Another traditional approach to fasting is to see it as a way of expressing sorrow for sin.  You remember how the people of Nineveh responded to Jonah’s preaching by proclaiming a fast.  

They proclaimed a fast and put on sackcloth, from the greatest to the least.  And the king had it proclaimed throughout Nineveh: ‘No person or animal, herd or flock may eat anything;  they may not graze, they may not drink any water.  All must put on sackcloth and call on God with all their might and let everyone renounce his evil ways and violent behaviour.  Who knows?  Perhaps God will change his mind and relent, so that we shall not perish?’


It’s appropriate to perform acts of penance and self-denial to express our sorrow for sin and to help reinforce our purpose of amendment.  But once again, it’s important to keep a sense of proportion.  There’s a great difference between expressing sorrow for our sin and punishing ourselves.  When we come before God to express our sorrow, we would do well to keep before us the figure of the prodigal son, who came before his father doing precisely that.  The father didn’t impose a fast.  He didn’t need to, because his son had already experienced hunger, indeed it was hunger that brought him to his senses and moved him to genuine contrition for what he had done.  There’s a time for fasting, but there’s also a time for feasting, and feasting is a more characteristically Christian activity.  Surely the bridegroom’s attendants cannot fast while the bridegroom is with them?  As long as they have the bridegroom with them, they cannot fast.  

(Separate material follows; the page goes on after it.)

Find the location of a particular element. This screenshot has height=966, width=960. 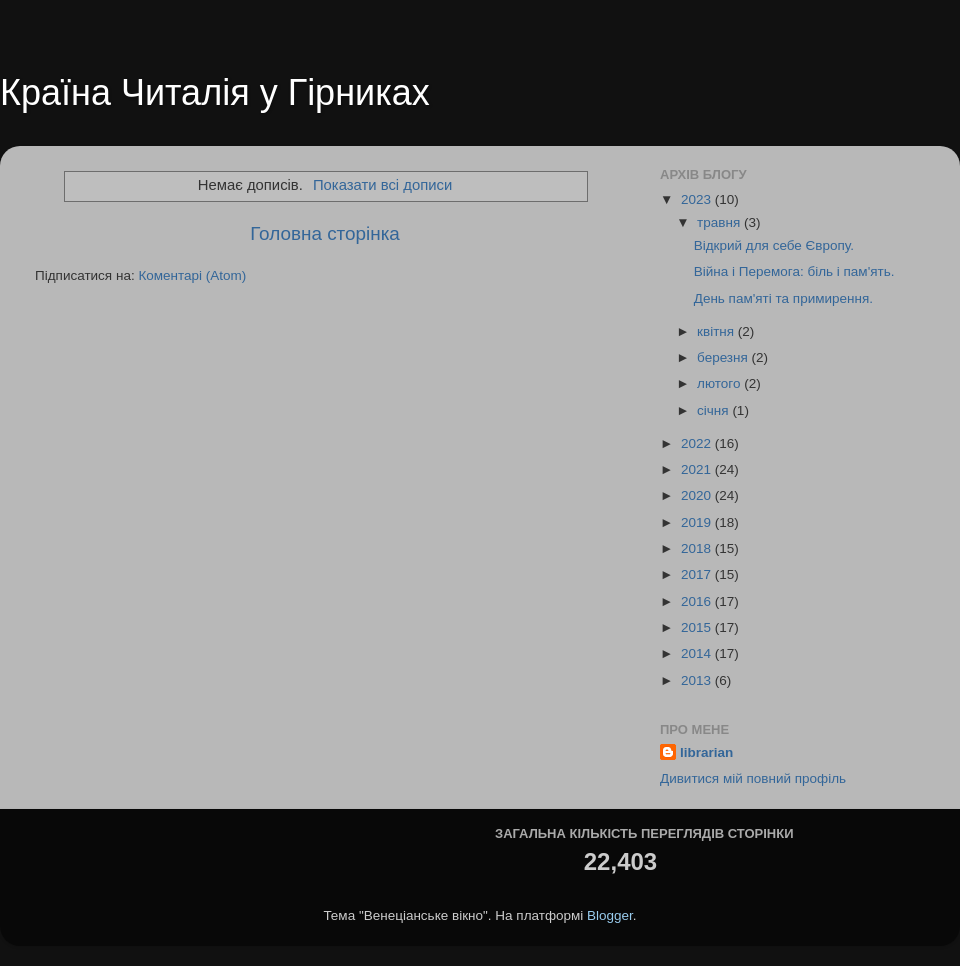

2020 is located at coordinates (698, 495).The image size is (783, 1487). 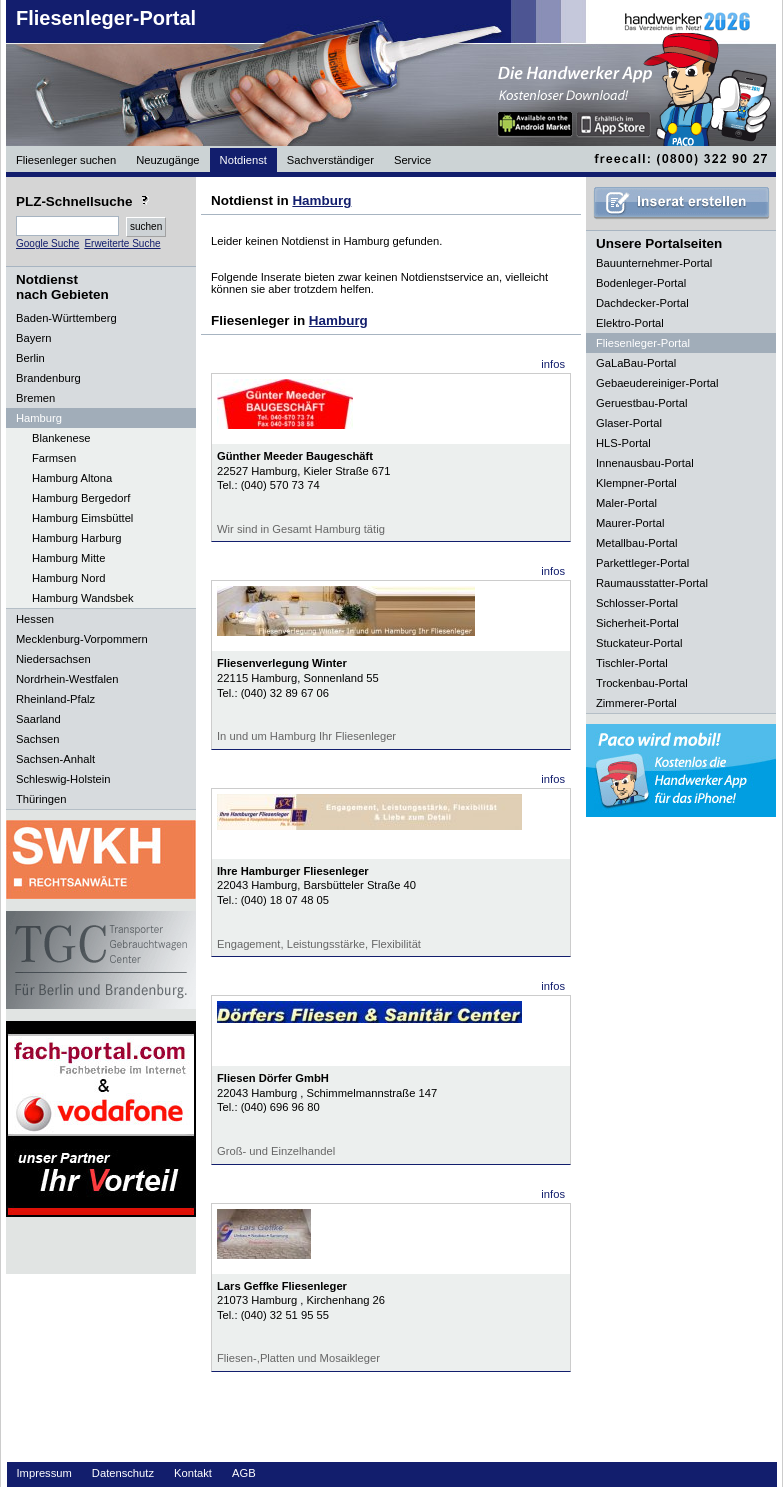 What do you see at coordinates (412, 160) in the screenshot?
I see `Service` at bounding box center [412, 160].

I’ve tried to offer you a number of different reasons for fasting, and I daresay some will probably make more sense to you than others, and different people will have different preferences.  That’s to be expected.  I hope each of you will take a little time to consider which makes most sense to you, and then perhaps to make use of it in your Lenten observance.  This is a time for fasting, not because the bridegroom isn’t with us, but because he’s in the desert himself, fasting away, in preparation for the events that will lead up to the great marriage feast of Easter.  I hope and pray that this joyful season may be for all of you a time of grace, a time to purify your hearts and grow in holiness, so that you can approach the great events of Holy Week and Easter with mind and heart renewed.